January 22
Dark gray clouds cover the roaring waves. I wonder why the surfers aren't riding them instead of taking them them one by one lying down.
January 23
Kristi's photo was posted on Putting a Face on Suicide today. She was just 19 when she took her life. I wish I could share her huge eyes, her smooth skin, her friendly closed-mouth smile with you. She was beauty. And even that couldn't save her from a drug addiction that sucked the life out of her.
January 24
I met an old friend this morning and within five minutes of talking she was in tears. She told me about her mentally ill daughter in yet another healing institution. She's been in nine since she was thirteen; she is twenty now. I hope my writing will inspire my friend to take good care of herself. Her daughter will have to find her own way.
January 25
I was so proud of myself last evening for being an advocate in getting a mentally ill young man some help. I was told at ten in the evening that he would be in good hands and not to worry.
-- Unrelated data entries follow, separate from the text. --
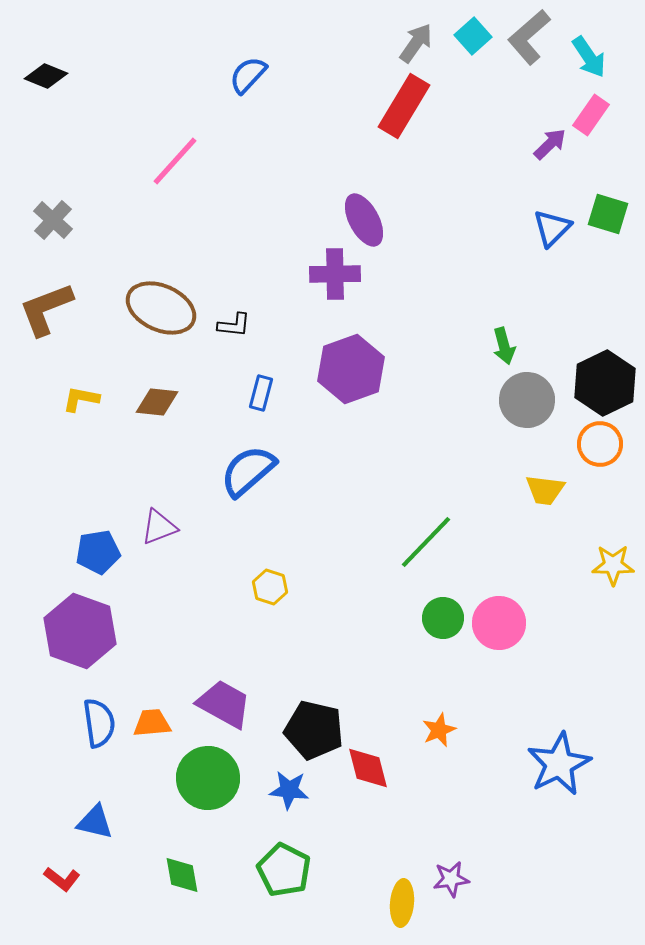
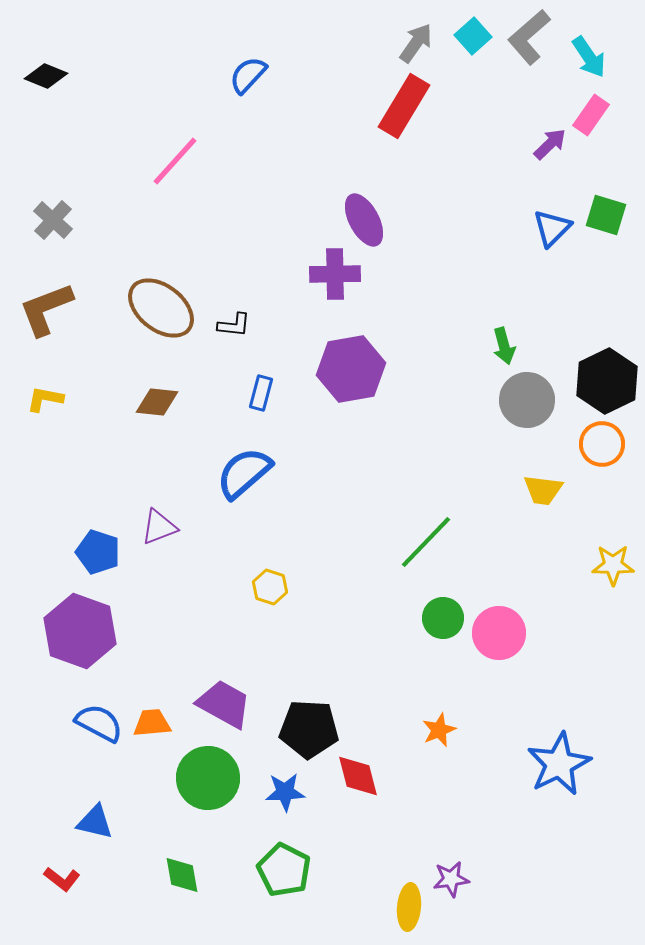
green square at (608, 214): moved 2 px left, 1 px down
brown ellipse at (161, 308): rotated 14 degrees clockwise
purple hexagon at (351, 369): rotated 10 degrees clockwise
black hexagon at (605, 383): moved 2 px right, 2 px up
yellow L-shape at (81, 399): moved 36 px left
orange circle at (600, 444): moved 2 px right
blue semicircle at (248, 471): moved 4 px left, 2 px down
yellow trapezoid at (545, 490): moved 2 px left
blue pentagon at (98, 552): rotated 27 degrees clockwise
pink circle at (499, 623): moved 10 px down
blue semicircle at (99, 723): rotated 54 degrees counterclockwise
black pentagon at (314, 730): moved 5 px left, 1 px up; rotated 10 degrees counterclockwise
red diamond at (368, 768): moved 10 px left, 8 px down
blue star at (289, 790): moved 4 px left, 2 px down; rotated 9 degrees counterclockwise
yellow ellipse at (402, 903): moved 7 px right, 4 px down
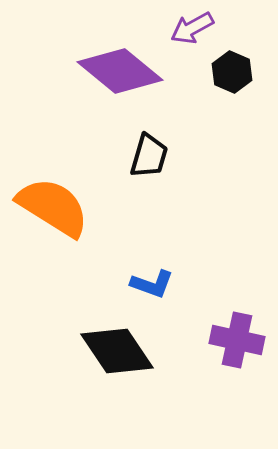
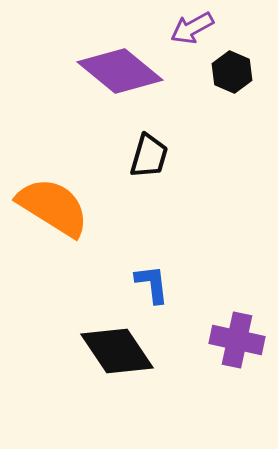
blue L-shape: rotated 117 degrees counterclockwise
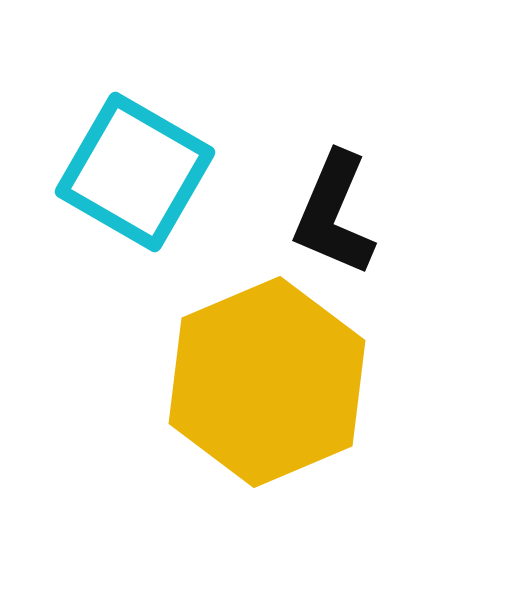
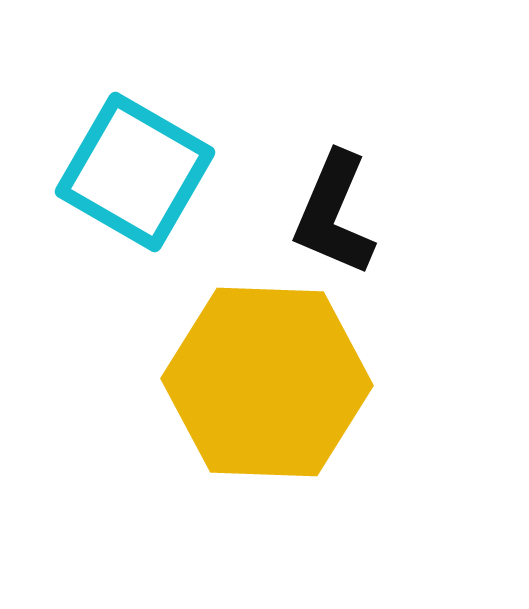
yellow hexagon: rotated 25 degrees clockwise
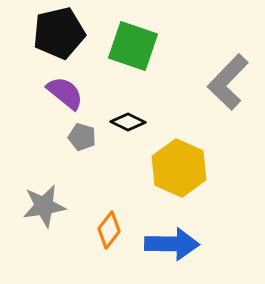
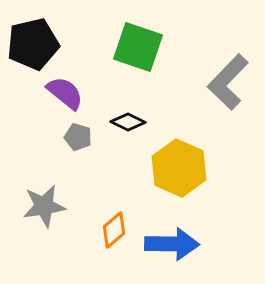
black pentagon: moved 26 px left, 11 px down
green square: moved 5 px right, 1 px down
gray pentagon: moved 4 px left
orange diamond: moved 5 px right; rotated 12 degrees clockwise
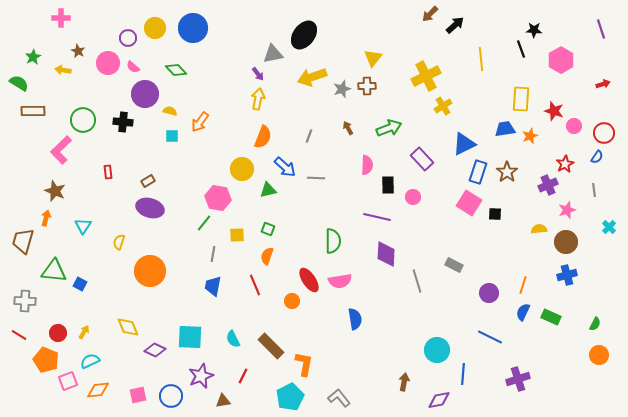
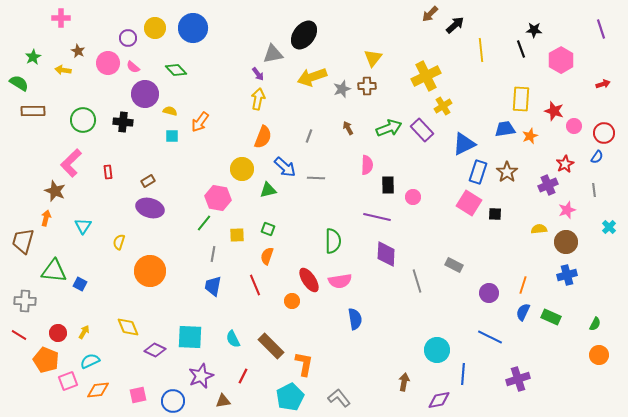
yellow line at (481, 59): moved 9 px up
pink L-shape at (61, 150): moved 10 px right, 13 px down
purple rectangle at (422, 159): moved 29 px up
blue circle at (171, 396): moved 2 px right, 5 px down
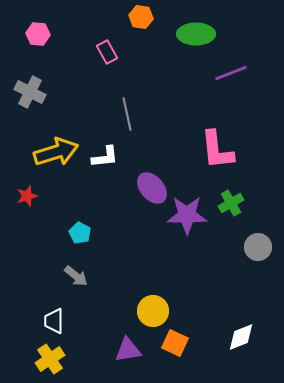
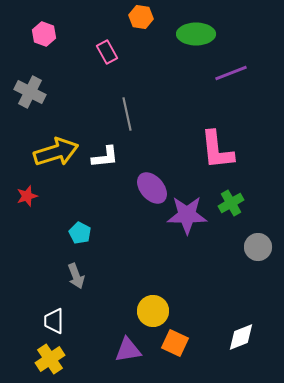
pink hexagon: moved 6 px right; rotated 15 degrees clockwise
gray arrow: rotated 30 degrees clockwise
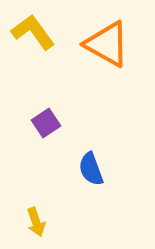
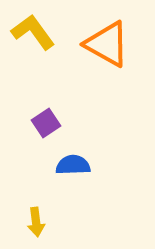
blue semicircle: moved 18 px left, 4 px up; rotated 108 degrees clockwise
yellow arrow: rotated 12 degrees clockwise
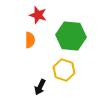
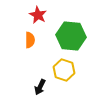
red star: rotated 12 degrees clockwise
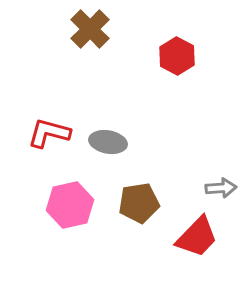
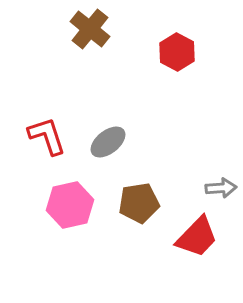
brown cross: rotated 6 degrees counterclockwise
red hexagon: moved 4 px up
red L-shape: moved 2 px left, 3 px down; rotated 57 degrees clockwise
gray ellipse: rotated 48 degrees counterclockwise
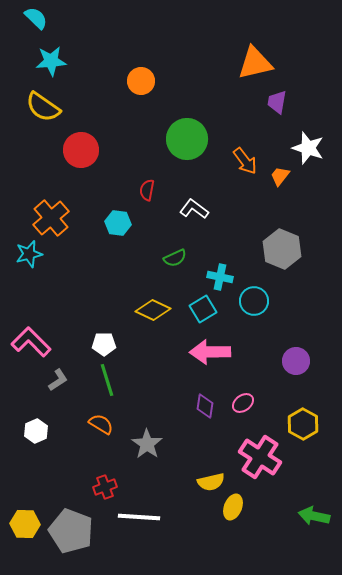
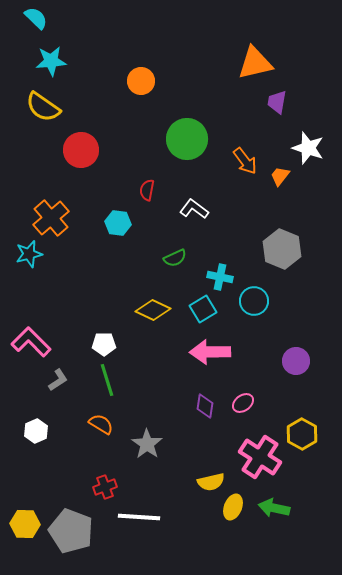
yellow hexagon at (303, 424): moved 1 px left, 10 px down
green arrow at (314, 516): moved 40 px left, 8 px up
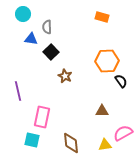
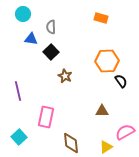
orange rectangle: moved 1 px left, 1 px down
gray semicircle: moved 4 px right
pink rectangle: moved 4 px right
pink semicircle: moved 2 px right, 1 px up
cyan square: moved 13 px left, 3 px up; rotated 35 degrees clockwise
yellow triangle: moved 1 px right, 2 px down; rotated 24 degrees counterclockwise
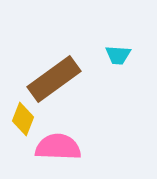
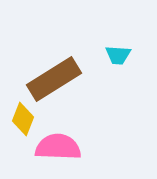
brown rectangle: rotated 4 degrees clockwise
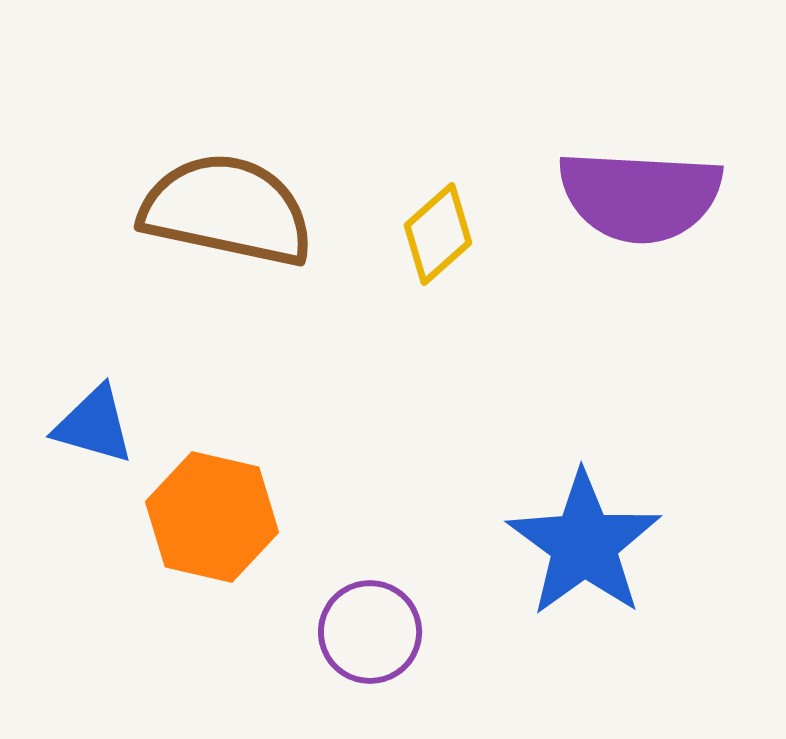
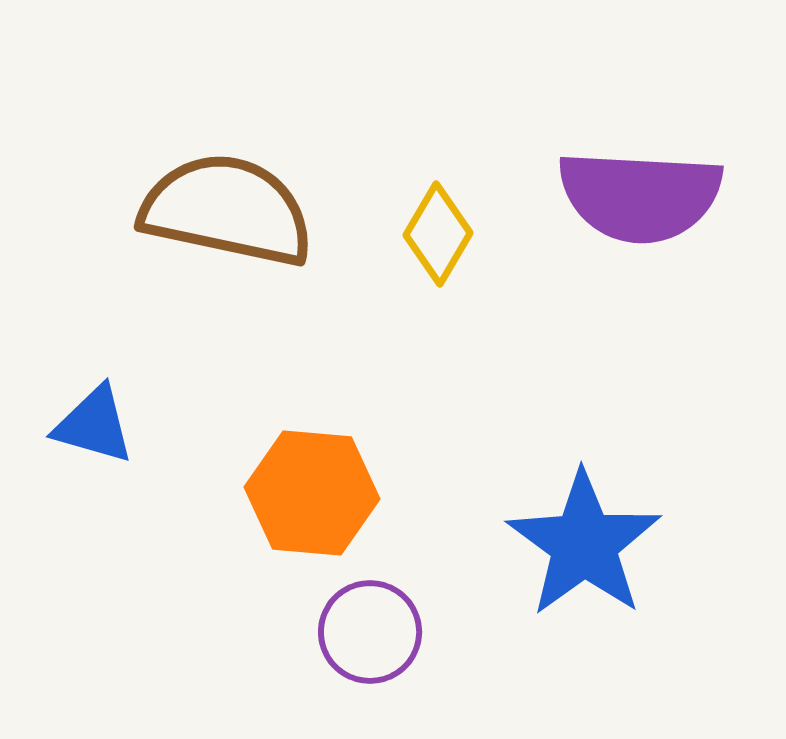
yellow diamond: rotated 18 degrees counterclockwise
orange hexagon: moved 100 px right, 24 px up; rotated 8 degrees counterclockwise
But this morning the news is that he is still in harm's way, in a jail cell naked wrapped in a quilt and not eating and drinking, and I don't know what else I can do about it. I have never felt so frustrated. Unfortunately this story is bringing back bad memories of my son's behavior and how he was treated during his bipolar days.
January 26
Every time I am in Pilates class I hear Jeffery's mantra: shoulders in your back pockets, slight curve in the small of your back, sway your heel out just a bit, feel yourself getting taller with each breath. And you know what? At that moment, I do feel myself getting taller. But in the end, I'm still as short as I ever was. Pilates is a great stretch and mobility and agility exercise, but it's not going to make this vertically challenged person grow.
January 27
Every day I wake up stiff and slow, yet move with vigor again by the end of my morning workout. Then after five or six hours at my computer, my old lady stiffness returns. Ginger's massage helped yesterday. I wish I could afford one everyday.
January 28
I walk through the women's surrealistic art exhibit and stop in awe in front of the wedding portrait of Frieda Khalo and Diego Rivera. She made him seem a giant next to her. Yet she was a giant among the women artists of her time. This was a woman who died much too soon.
January 29
I watched a video called "Get in Line (Behind Tricia)" while sitting at the bar at LACMA. The action by seventeen dancers dressed in dirty white hoody robes was slow. They maneuvered long wooden poles into triangular, rectangular, and square configurations over and over again. When they finished, they set the poles down on the wooden floor, took off their robes, and walked in a line dressed in tangerine-colored togas. I'm lucky that I didn't have to see all eight hours of it.
January 30
There she is again with another pair of workout shoes. Today they are dark gray with a red Nike swish, red laces, and white soles. This pair perfectly accentuates her little workout short-shorts in an abstract print of blacks, lime greens and reds. This woman's closet must have more shoes than Imelda Marcos'. I've seen her in a dozen pairs of workout shoes at least.
January 31
In celebration of my husband's success, I had some sips of wine last night after a 30-day hiatus. It was a nice red Syrah. It felt smooth and dry going down, but as usual, it didn't give me a buzz.